| Work required |
Search the data below for "失眠多夢"; list each line that holds it.

| Recorded data |
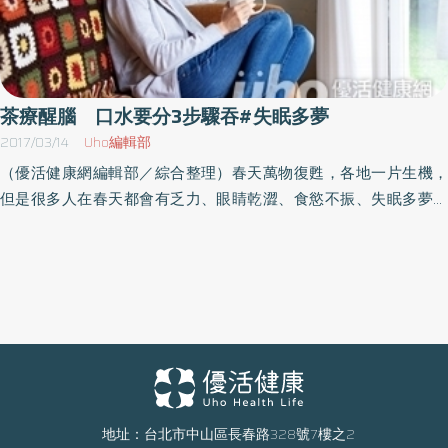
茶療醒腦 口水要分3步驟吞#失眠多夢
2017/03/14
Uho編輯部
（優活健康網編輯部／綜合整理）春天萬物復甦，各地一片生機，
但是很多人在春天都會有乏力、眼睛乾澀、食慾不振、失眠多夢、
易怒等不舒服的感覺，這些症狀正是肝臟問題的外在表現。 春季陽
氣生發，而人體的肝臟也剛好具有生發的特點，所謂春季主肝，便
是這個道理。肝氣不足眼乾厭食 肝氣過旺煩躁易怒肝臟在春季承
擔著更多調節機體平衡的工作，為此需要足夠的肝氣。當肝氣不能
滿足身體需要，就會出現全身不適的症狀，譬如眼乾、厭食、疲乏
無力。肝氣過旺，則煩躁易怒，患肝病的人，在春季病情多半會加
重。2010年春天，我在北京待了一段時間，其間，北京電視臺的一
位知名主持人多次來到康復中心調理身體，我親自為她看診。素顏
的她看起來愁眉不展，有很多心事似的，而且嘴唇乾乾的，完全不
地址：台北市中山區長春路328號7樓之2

--

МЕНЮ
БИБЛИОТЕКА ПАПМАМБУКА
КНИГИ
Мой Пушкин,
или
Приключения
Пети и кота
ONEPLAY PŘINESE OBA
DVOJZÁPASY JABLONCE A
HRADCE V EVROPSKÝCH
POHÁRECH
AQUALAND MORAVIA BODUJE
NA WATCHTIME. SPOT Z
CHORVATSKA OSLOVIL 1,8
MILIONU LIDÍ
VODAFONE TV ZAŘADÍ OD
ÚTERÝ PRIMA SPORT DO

| Result |
茶療醒腦 口水要分3步驟吞#失眠多夢
但是很多人在春天都會有乏力、眼睛乾澀、食慾不振、失眠多夢、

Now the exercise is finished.